The groups behind the report – digital rights nonprofit group Access Now and Google’s research unit Jigsaw – hope their report will bring attention to what they call a growing human rights threat.
More people are going online and accessing the internet, said Marianne Hernandez, a lawyer in Venezuela and a fellow with Access Now. “As governments see this as a threat, they start thinking the internet is something they need to control.”
The report documents the history of government-led internet shutdowns, the economic toll they take on the countries that impose them and what governments and civil society communities can do to stop them.
The report was published in Jigsaw’s publication, The Current.

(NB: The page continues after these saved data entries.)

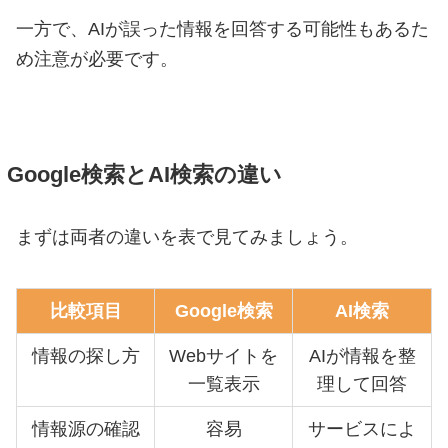
一方で、AIが誤った情報を回答する可能性もあるた
め注意が必要です。
Google検索とAI検索の違い
まずは両者の違いを表で見てみましょう。
比較項目
Google検索
AI検索
情報の探し方
Webサイトを
AIが情報を整
一覧表示
理して回答
情報源の確認
容易
サービスによ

The report traced the recent string of internet shutdowns to 2011, when the Egyptian government closed off access to the web for nearly the whole country. For five days, 93 percent of Egyptian networks were unreachable.
The internet shutdown in Egypt was brought about by a series of anti-government protests that began three days earlier. The year before that, neighboring country Tunisia had ramped up its aggressive blocking of specific websites in response to growing civil unrest, which would ultimately unseat its government.

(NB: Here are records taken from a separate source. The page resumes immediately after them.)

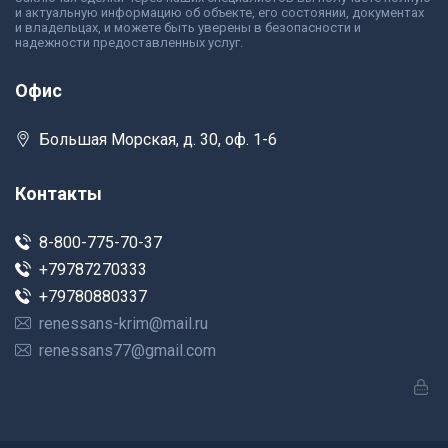
и актуальную информацию об объекте, его состоянии, документах
и владельцах, и можете быть уверены в безопасности и
надежности предоставленных услуг.
Офис
Большая Морская, д. 30, оф. 1-6
Контакты
8-800-775-70-37
+79787270333
+79780880337
renessans-krim@mail.ru
renessans77@gmail.com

In the years since, international organizations like the United Nations (UN), as well as several nonprofits, have condemned government-led internet shutdowns as a violation of human rights. But although international condemnation grew, the number of government-led internet shutdowns still exploded exponentially.
The report documented just a handful of shutdowns in 2012 but counted at least 213 across 33 countries in 2019. In 2020, the total number of internet shutdowns worldwide jumped 49 percent. Access Now also documented 50 government-led shutdowns across 21 countries in the first five months of 2021.

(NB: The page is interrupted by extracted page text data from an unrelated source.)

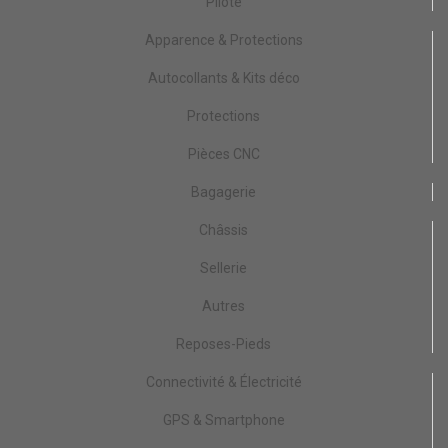
Pilote
Apparence & Protections
Autocollants & Kits déco
Protections
Pièces CNC
Bagagerie
Châssis
Sellerie
Autres
Reposes-Pieds
Connectivité & Électricité
GPS & Smartphone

According to Access Now, such shutdowns are also affecting individuals. A woman from Uganda shared how she could not use the only automated teller machine (ATM) available in town after the government shut down access to the internet. Another man from Ethiopia shared how he was unable to, and still cannot, communicate with his ill father, who was in the capital city at the time of a government-led internet shutdown.
The report’s authors also detailed how the shutdowns affect the economies of the countries that impose them. Myanmar, which has had several internet shutdowns, is believed to have lost 2.5 percent of its Gross Domestic Product (GDP) due to the shutdowns. That’s about half the damage caused by the Great Recession but in less than a third of the time.
The shutdowns have drawn attention to the role that internet service providers (ISPs) play in places where few exist. In the United States, for instance, the fact that there are thousands of ISPs offers some degree of protection against government-led internet shutdowns.
But in countries with less developed markets and only a handful of ISPs, governments can easily bring the web to a screeching halt. In Africa, for instance, internet shutdowns are not new. In the past year, the shutdowns have left Africans unable to pay bills online, send money to family and access their money through mobile banking applications.
In Zambia, a landlocked country in southern Africa, human rights groups keep a close eye on the possibility of a shutdown whenever there are reports of a suspected slowing down of internet speeds. Others have resorted to using a virtual private network (VPN) to bypass possible restrictions.
Meanwhile, the tiny African nation of Eswatini was rocked by protests in late June after authorities imposed a national internet shutdown for security reasons. Activists went to court to challenge the shutdown, saying it greatly affects small and medium businesses that mainly rely on platforms like Facebook and WhatsApp.
As these cases show, internet shutdowns have different potential “fixes.” Access Now encourages people at risk of such disruptions to download VPNs and plan alternative communication methods. (Related: How to protect your information and remain anonymous online.)
Access Now is also pushing for international groups to get involved and campaign for the adoption of laws that would protect networks from governments. “The more voices we have … pushing back against this particular problem, the more the issue becomes important for the various stakeholders that are able to influence or bring that problem to an end,” said Felicia Anthonio, who leads Access Now’s #KeepItOn campaign.